2. Secret monitoring

Employers are permitted to monitor emails sent through the company’s computer systems, phone calls related to the organization and the use of its property. However, when such is happening, they are expected to inform the employees on such activities.

 3. The intrusion of private life

Invasion of your private life by an employer may come in many forms. Today, most people use digital technology to invade one’s private life. This is due to the convenience that technology brings. Thanks to the Internet of Things, you can be able to get a string of information using only one entry point. In other cases, more crude methods like following an employee after work to know where he or she stays or interacts with are used.

It is against employment laws. If your employer is intruding your private life through any of the mentioned ways, you have the right to sue him.

4. The intrusion of private space

As much as employee surveillance is allowed, there are some extents that an employer is not expected to go. Searching personal areas such as drawers, handbags, and so on is unreasonable. There are ways that employers use technology to invade employees’ private space. Unfortunately, most are the times that employees have no clue that their privacy is being violated. For instance, there is no reason for employers to install surveillance cameras in dressing rooms.

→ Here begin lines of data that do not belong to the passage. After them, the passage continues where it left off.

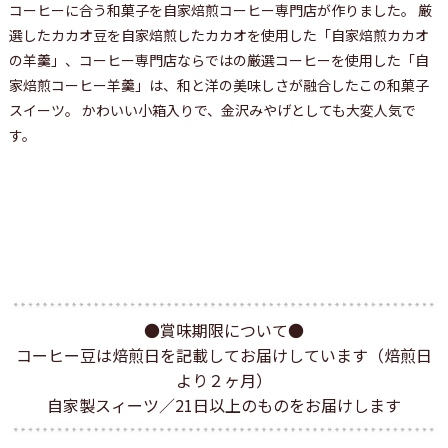
コーヒーに合う和菓子を自家焙煎コーヒー専門店が作りました。 厳
選したカカオ豆を自家焙煎したカカオを使用した「自家焙煎カカオ
の羊羹」、コーヒー専門店ならではの厳選コーヒーを使用した「自
家焙煎コーヒー羊羹」は、和と洋の美味しさが融合したこの和菓子
スイーツ。 かわいい小箱入りで、金沢みやげとしても大変人気で
す。
●賞味期限について●
コーヒー豆は焙煎日を記載してお届けしています（焙煎日
より２ヶ月）
自家製スィーツ／21日以上のものをお届けします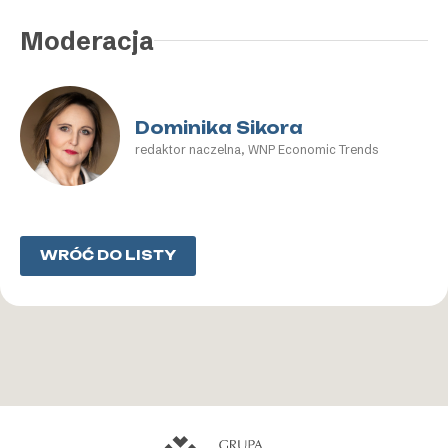
Moderacja
Dominika Sikora
redaktor naczelna, WNP Economic Trends
WRÓĆ DO LISTY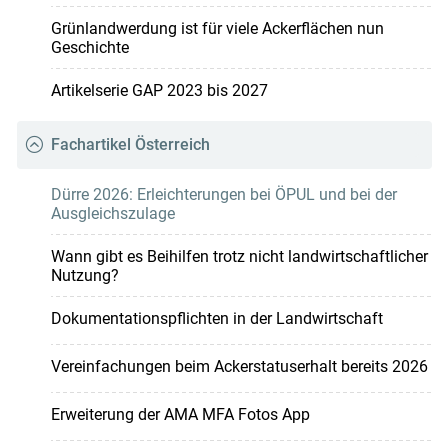
Grünlandwerdung ist für viele Ackerflächen nun
Geschichte
Artikelserie GAP 2023 bis 2027
Fachartikel Österreich
Dürre 2026: Erleichterungen bei ÖPUL und bei der
Ausgleichszulage
Wann gibt es Beihilfen trotz nicht landwirtschaftlicher
Nutzung?
Dokumentationspflichten in der Landwirtschaft
Vereinfachungen beim Ackerstatuserhalt bereits 2026
Erweiterung der AMA MFA Fotos App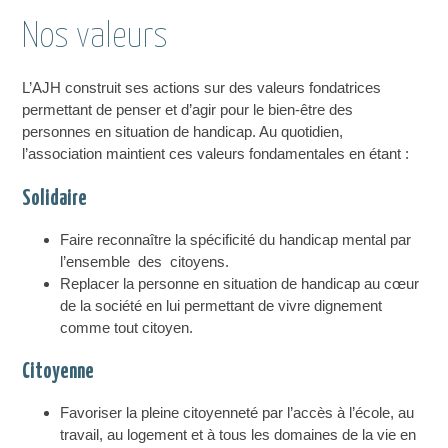
Nos valeurs
L’AJH construit ses actions sur des valeurs fondatrices
permettant de penser et d’agir pour le bien-être des
personnes en situation de handicap. Au quotidien,
l’association maintient ces valeurs fondamentales en étant :
Solidaire
Faire reconnaître la spécificité du handicap mental par
l’ensemble des citoyens.
Replacer la personne en situation de handicap au cœur
de la société en lui permettant de vivre dignement
comme tout citoyen.
Citoyenne
Favoriser la pleine citoyenneté par l’accès à l’école, au
travail, au logement et à tous les domaines de la vie en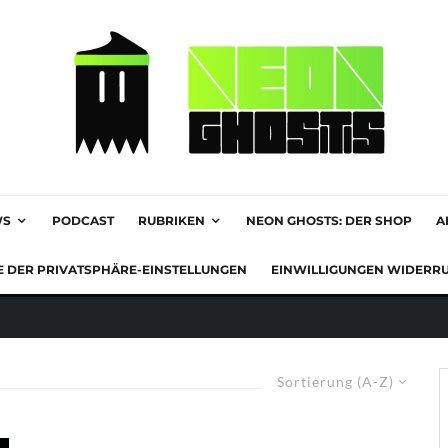
WS
PODCAST
RUBRIKEN
NEON GHOSTS: DER SHOP
A
E DER PRIVATSPHÄRE-EINSTELLUNGEN
EINWILLIGUNGEN WIDERR
Sortierung (A-Z)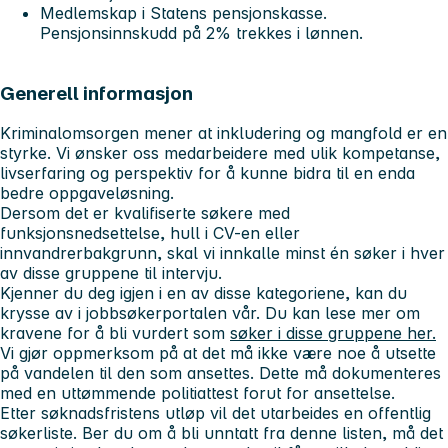
Medlemskap i Statens pensjonskasse.
Pensjonsinnskudd på 2% trekkes i lønnen.
Generell informasjon
Kriminalomsorgen mener at inkludering og mangfold er en
styrke. Vi ønsker oss medarbeidere med ulik kompetanse,
livserfaring og perspektiv for å kunne bidra til en enda
bedre oppgaveløsning.
Dersom det er kvalifiserte søkere med
funksjonsnedsettelse, hull i CV-en eller
innvandrerbakgrunn, skal vi innkalle minst én søker i hver
av disse gruppene til intervju.
Kjenner du deg igjen i en av disse kategoriene, kan du
krysse av i jobbsøkerportalen vår. Du kan lese mer om
kravene for å bli vurdert som
søker i disse gruppene her.
Vi gjør oppmerksom på at det må ikke være noe å utsette
på vandelen til den som ansettes. Dette må dokumenteres
med en uttømmende politiattest forut for ansettelse.
Etter søknadsfristens utløp vil det utarbeides en offentlig
søkerliste. Ber du om å bli unntatt fra denne listen, må det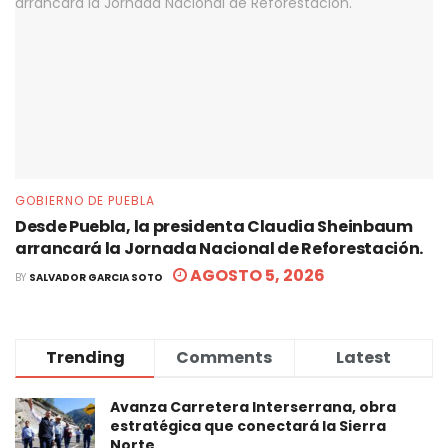
GOBIERNO DE PUEBLA
Desde Puebla, la presidenta Claudia Sheinbaum
arrancará la Jornada Nacional de Reforestación.
AGOSTO 5, 2026
BY
SALVADOR GARCIA SOTO
Trending
Comments
Latest
Avanza Carretera Interserrana, obra
estratégica que conectará la Sierra
Norte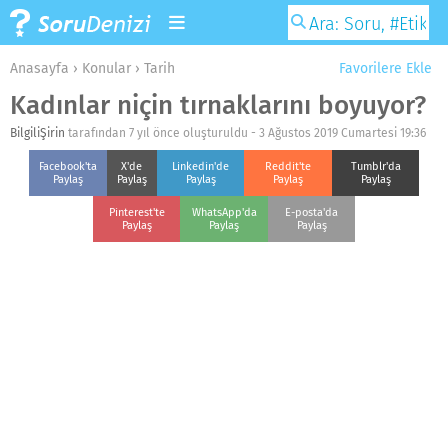
Anasayfa
›
Konular
›
Tarih
Favorilere Ekle
Kadınlar niçin tırnaklarını boyuyor?
BilgiliŞirin
tarafından 7 yıl önce oluşturuldu -
3 Ağustos 2019 Cumartesi 19:36
Facebook'ta
X'de
Linkedin'de
Reddit'te
Tumblr'da
Paylaş
Paylaş
Paylaş
Paylaş
Paylaş
Pinterest'te
WhatsApp'da
E-posta'da
Paylaş
Paylaş
Paylaş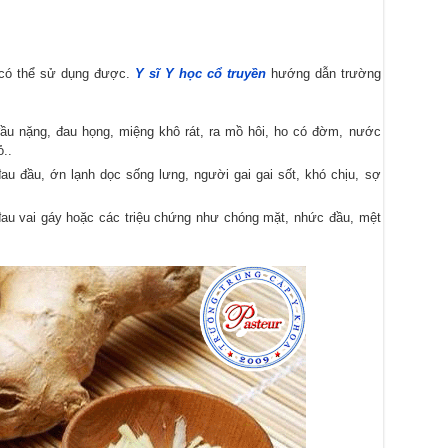
 có thể sử dụng được.
Y sĩ Y học cổ truyền
hướng dẫn trường
đầu nặng, đau họng, miệng khô rát, ra mồ hôi, ho có đờm, nước
..
 đau đầu, ớn lạnh dọc sống lưng, người gai gai sốt, khó chịu, sợ
 đau vai gáy hoặc các triệu chứng như chóng mặt, nhức đầu, mệt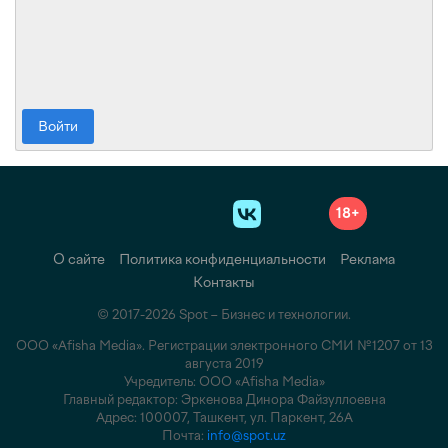
Войти
18+
О сайте
Политика конфиденциальности
Реклама
Контакты
© 2017-2026 Spot – Бизнес и технологии.
ООО «Afisha Media». Регистрации электронного СМИ №1207 от 13
августа 2019
Учредитель: ООО «Afisha Media»
Главный редактор: Эркенова Динора Файзуллоевна
Адрес: 100007, Ташкент, ул. Паркент, 26А
Почта:
info@spot.uz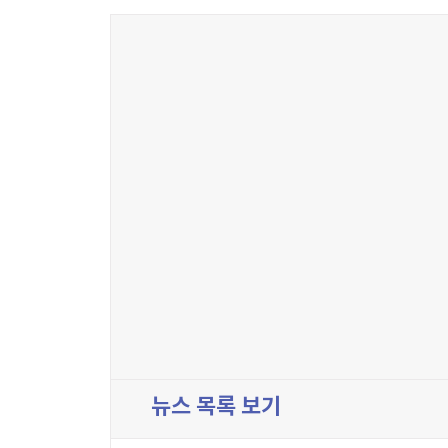
뉴스 목록 보기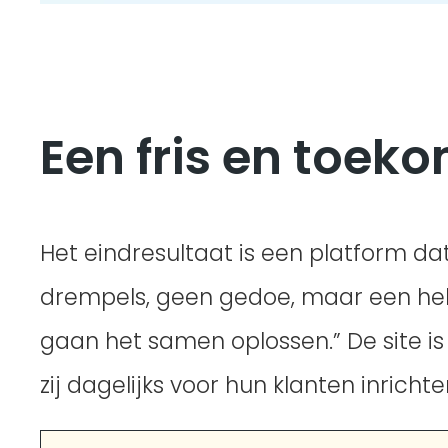
Een fris en toek
Het eindresultaat is een platform dat
drempels, geen gedoe, maar een held
gaan het samen oplossen.” De site i
zij dagelijks voor hun klanten inrichte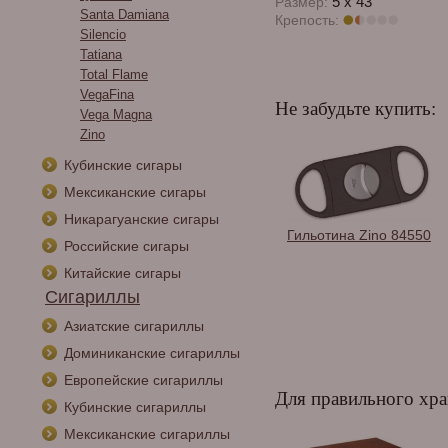
5 x 43
Размер:
Santa Damiana
Крепость:
Silencio
Tatiana
Total Flame
VegaFina
Не забудьте купить:
Vega Magna
Zino
Кубинские сигары
Мексиканские сигары
Никарагуанские сигары
Спички сигарные
Гильотина Zino 84550
Российские сигары
Habanos в
ассортименте.
Китайские сигары
Сигариллы
Азиатские сигариллы
Доминиканские сигариллы
Европейские сигариллы
Для правильного хра
Кубинские сигариллы
Мексиканские сигариллы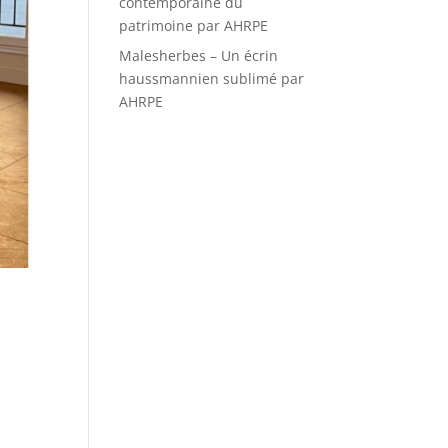
contemporaine du
patrimoine par AHRPE
Malesherbes – Un écrin
haussmannien sublimé par
AHRPE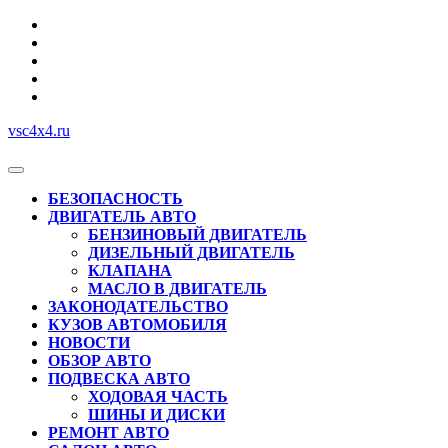
Перейти
к
содержимому
vsc4x4.ru
Кнопка
Открыть
БЕЗОПАСНОСТЬ
ДВИГАТЕЛЬ АВТО
БЕНЗИНОВЫЙ ДВИГАТЕЛЬ
ДИЗЕЛЬНЫЙ ДВИГАТЕЛЬ
КЛАПАНА
МАСЛО В ДВИГАТЕЛЬ
ЗАКОНОДАТЕЛЬСТВО
КУЗОВ АВТОМОБИЛЯ
НОВОСТИ
ОБЗОР АВТО
ПОДВЕСКА АВТО
ХОДОВАЯ ЧАСТЬ
ШИНЫ И ДИСКИ
РЕМОНТ АВТО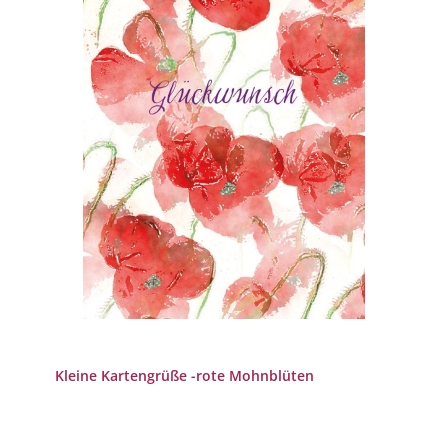
Kleine Kartengrüße -rote Mohnblüten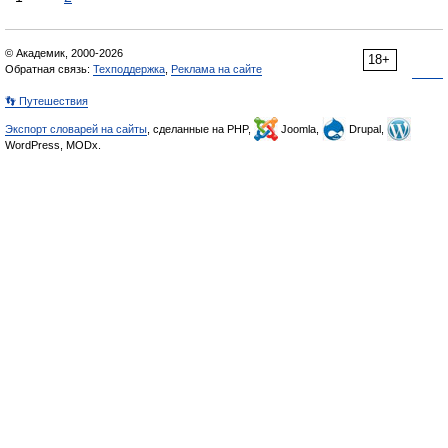
© Академик, 2000-2026
18+
Обратная связь:
Техподдержка
,
Реклама на сайте
👣 Путешествия
Экспорт словарей на сайты
, сделанные на PHP,
Joomla,
Drupal,
WordPress, MODx.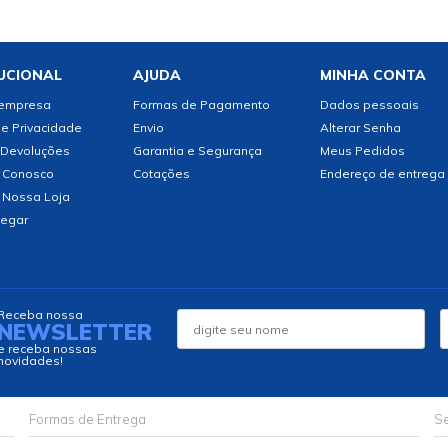
UCIONAL
AJUDA
MINHA CONTA
 empresa
Formas de Pagamento
Dados pessoais
de Privacidade
Envio
Alterar Senha
 Devoluções
Garantia e Segurança
Meus Pedidos
 Conosco
Cotações
Endereço de entrega
 Nossa Loja
egar
Receba nossa
NEWSLETTER
e receba nossas
novidades!
Formas de Entrega
Se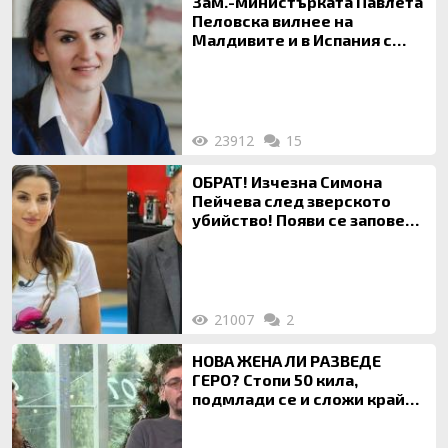
Зам.-министърката Павлета
Пеловска вилнее на
Малдивите и в Испания с
богата любовница – брокер
на недвижими имоти
23912
15
ОБРАТ! Изчезна Симона
Пейчева след зверското
убийство! Появи се заповед
за локализирането й
21007
2
НОВА ЖЕНА ЛИ РАЗВЕДЕ
ГЕРО? Стопи 50 кила,
подмлади се и сложи край
на 20-годишен брак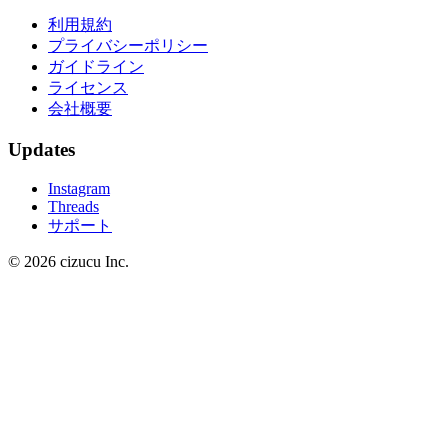
利用規約
プライバシーポリシー
ガイドライン
ライセンス
会社概要
Updates
Instagram
Threads
サポート
© 2026 cizucu Inc.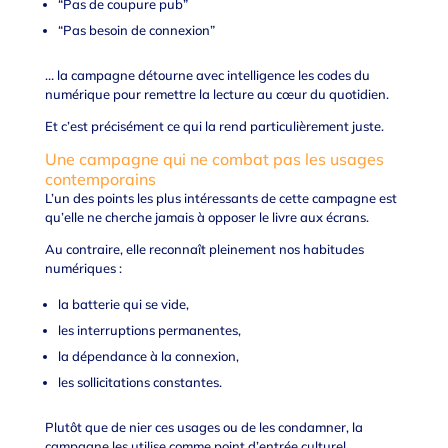
“Pas de coupure pub”
“Pas besoin de connexion”
… la campagne détourne avec intelligence les codes du
numérique pour remettre la lecture au cœur du quotidien.
Et c’est précisément ce qui la rend particulièrement juste.
Une campagne qui ne combat pas les usages
contemporains
L’un des points les plus intéressants de cette campagne est
qu’elle ne cherche jamais à opposer le livre aux écrans.
Au contraire, elle reconnaît pleinement nos habitudes
numériques :
la batterie qui se vide,
les interruptions permanentes,
la dépendance à la connexion,
les sollicitations constantes.
Plutôt que de nier ces usages ou de les condamner, la
campagne les utilise comme point d’entrée culturel.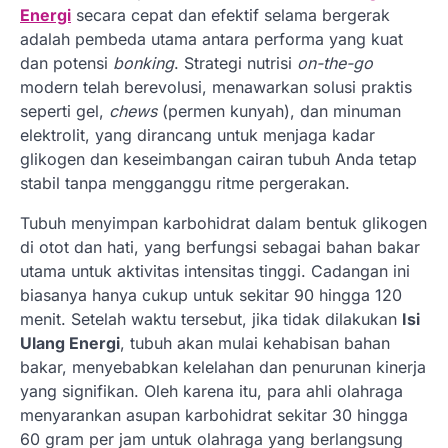
Energi
secara cepat dan efektif selama bergerak
adalah pembeda utama antara performa yang kuat
dan potensi
bonking
. Strategi nutrisi
on-the-go
modern telah berevolusi, menawarkan solusi praktis
seperti gel,
chews
(permen kunyah), dan minuman
elektrolit, yang dirancang untuk menjaga kadar
glikogen dan keseimbangan cairan tubuh Anda tetap
stabil tanpa mengganggu ritme pergerakan.
Tubuh menyimpan karbohidrat dalam bentuk glikogen
di otot dan hati, yang berfungsi sebagai bahan bakar
utama untuk aktivitas intensitas tinggi. Cadangan ini
biasanya hanya cukup untuk sekitar 90 hingga 120
menit. Setelah waktu tersebut, jika tidak dilakukan
Isi
Ulang Energi
, tubuh akan mulai kehabisan bahan
bakar, menyebabkan kelelahan dan penurunan kinerja
yang signifikan. Oleh karena itu, para ahli olahraga
menyarankan asupan karbohidrat sekitar 30 hingga
60 gram per jam untuk olahraga yang berlangsung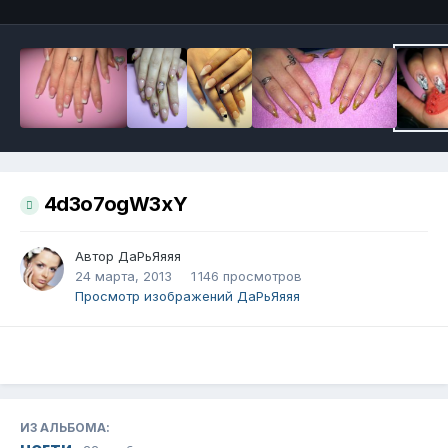
4d3o7ogW3xY
Автор
ДаРьЯяяя
24 марта, 2013
1 146 просмотров
Просмотр изображений ДаРьЯяяя
ИЗ АЛЬБОМА: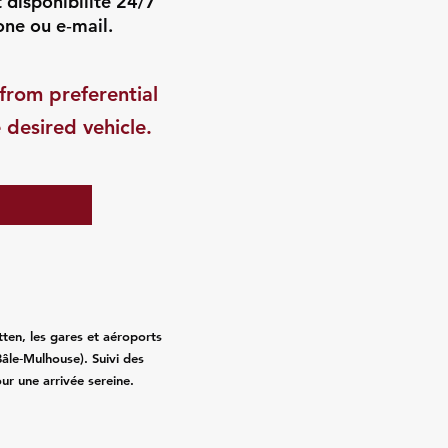
t disponibilité 24/7
one ou e‑mail.
from preferential
 desired vehicle.
ten, les gares et aéroports
âle‑Mulhouse). Suivi des
pour une arrivée sereine.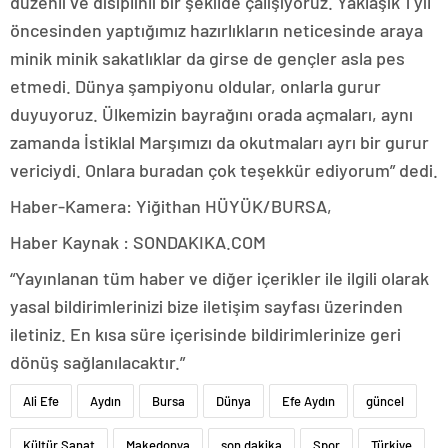
düzenli ve disiplinli bir şekilde çalışıyoruz. Yaklaşık 1 yıl
öncesinden yaptığımız hazırlıkların neticesinde araya
minik minik sakatlıklar da girse de gençler asla pes
etmedi. Dünya şampiyonu oldular, onlarla gurur
duyuyoruz. Ülkemizin bayrağını orada açmaları, aynı
zamanda İstiklal Marşımızı da okutmaları ayrı bir gurur
vericiydi. Onlara buradan çok teşekkür ediyorum” dedi.
Haber-Kamera: Yiğithan HÜYÜK/BURSA,
Haber Kaynak : SONDAKIKA.COM
“Yayınlanan tüm haber ve diğer içerikler ile ilgili olarak
yasal bildirimlerinizi bize iletişim sayfası üzerinden
iletiniz. En kısa süre içerisinde bildirimlerinize geri
dönüş sağlanılacaktır.”
Ali Efe
Aydın
Bursa
Dünya
Efe Aydın
güncel
Kültür Sanat
Makedonya
son dakika
Spor
Türkiye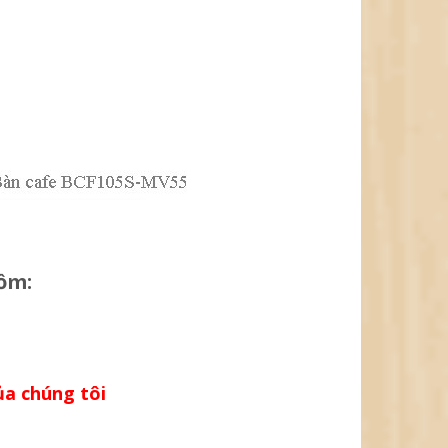
ồm:
ủa chúng tôi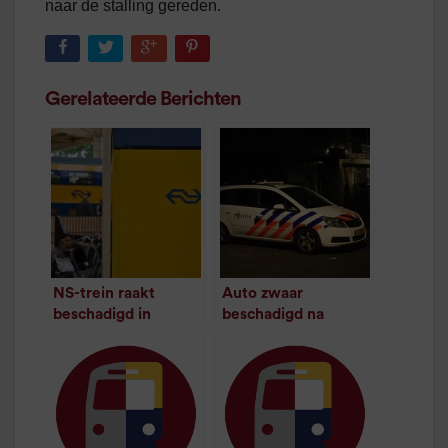
naar de stalling gereden.
Gerelateerde Berichten
NS-trein raakt
Auto zwaar
beschadigd in
beschadigd na
Groningen
botsing met bus
/
1
minuut leestijd
/
1
minuut leestijd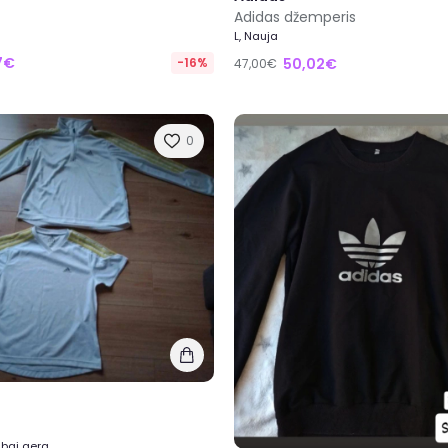
Adidas džemperis
L, Nauja
17€
-16%
50,02€
47,00€
0
abai gera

 Digging information on sensitive topics is also uncalled for. Trevor Hughes would qualify that type of intrusion for a claim. 

There are several other actions by an employer that may call for privacy law claims. One of them is if your employer uses your name without your consent. For instance, publishing your picture in a corporate magazine without you agreeing to it. Studying employment rights is useful for protecting you from privacy violation. It is essential to understand the limitations set for employers when it comes to your privacy. If you feel there is a violation, you should file a claim.